“We can’t kill our way out of the drug problem.”

So says Philippine Senator Risa Hontiveros, who this week declared President Rodrigo Duterte’s abusive “war on drugs” a failure. Hontiveros is instead calling for a public health solution to the bloodshed that has killed at least 7,022 people since July 1, 2016.

Hontiveros is seeking legislative support for a draft law that will create “an integrated and comprehensive public health approach” to addressing illegal drug use. The move comes too late for the 2,555 suspected drug users and dealers killed by police, as well as the 3,603 killings by “unidentified gunmen” since last July. But if Hontiveros can marshal the backing needed to enact her draft law, it might propel a rethinking by the authorities and the public of Duterte’s bloody “drug war.”
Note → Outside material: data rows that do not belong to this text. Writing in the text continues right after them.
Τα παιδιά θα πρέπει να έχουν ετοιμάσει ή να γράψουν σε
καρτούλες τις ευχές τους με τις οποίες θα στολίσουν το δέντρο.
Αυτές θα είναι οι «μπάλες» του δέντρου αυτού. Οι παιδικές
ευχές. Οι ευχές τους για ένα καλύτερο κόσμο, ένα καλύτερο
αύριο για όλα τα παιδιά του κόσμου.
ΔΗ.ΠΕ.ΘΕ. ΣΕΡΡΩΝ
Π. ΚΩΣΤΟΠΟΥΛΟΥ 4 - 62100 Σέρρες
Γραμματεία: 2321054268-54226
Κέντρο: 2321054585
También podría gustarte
Hontiveros is publicly recognizing what an increasing number of governments around the world have already concluded: Destructive “wars on drugs” inflict far more grievous harm on societies than the damage from the drugs themselves. For decades, governments have criminalized the personal use of drugs, as well as their possession, production, and distribution. They have poured billions of dollars into pursuing, killing, prosecuting, extraditing, and imprisoning mostly low-level dealers and users.
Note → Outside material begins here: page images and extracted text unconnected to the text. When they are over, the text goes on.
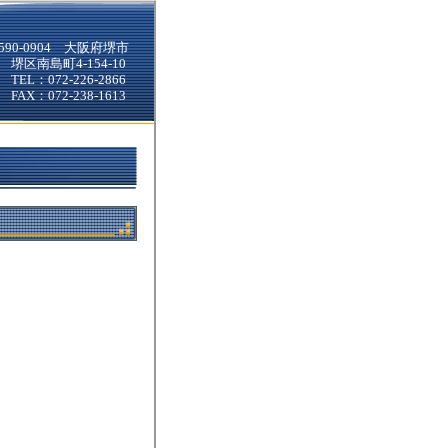
590-0904 大阪府堺市
堺区南島町4-154-10
TEL：072-226-2866
FAX：072-238-1613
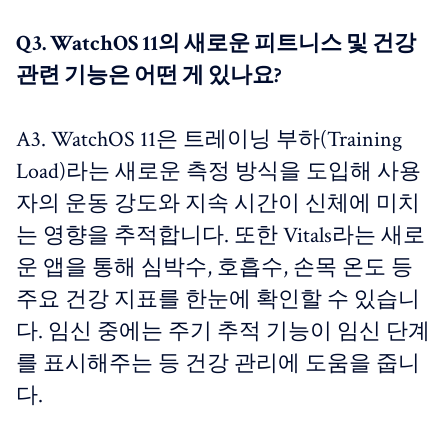
Q3. WatchOS 11의 새로운 피트니스 및 건강
관련 기능은 어떤 게 있나요?
A3. WatchOS 11은 트레이닝 부하(Training
Load)라는 새로운 측정 방식을 도입해 사용
자의 운동 강도와 지속 시간이 신체에 미치
는 영향을 추적합니다. 또한 Vitals라는 새로
운 앱을 통해 심박수, 호흡수, 손목 온도 등
주요 건강 지표를 한눈에 확인할 수 있습니
다. 임신 중에는 주기 추적 기능이 임신 단계
를 표시해주는 등 건강 관리에 도움을 줍니
다.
Yet, as Human Rights Watch and others have repeatedly shown, this type of policy has done little to reduce drug use and instead has had devastating human rights consequences: undermining the rights to health and privacy; serving as an excuse for torture, extrajudicial killings and grossly disproportionate punishment; and galvanizing the organized criminal groups that kill, corrupt, and twist the law to their own ends.

Hontiveros has rightly identified the need for a public health approach to drug problems in the Philippines. But more needs to be done. Human Rights Watch has called on governments around the world to decriminalize all personal use and possession of drugs. We have also urged governments to adopt alternative policies concerning the drug trade to reduce the enormous human rights costs of current approaches, including by reducing the use of the criminal law to regulate drug production and distribution. And we’ve called for reform to global drug treaties and practices that impede exploration of these alternatives.

Philippine lawmakers can both stop the grisly body count of Duterte’s “drug war” and reform the country’s drug policies.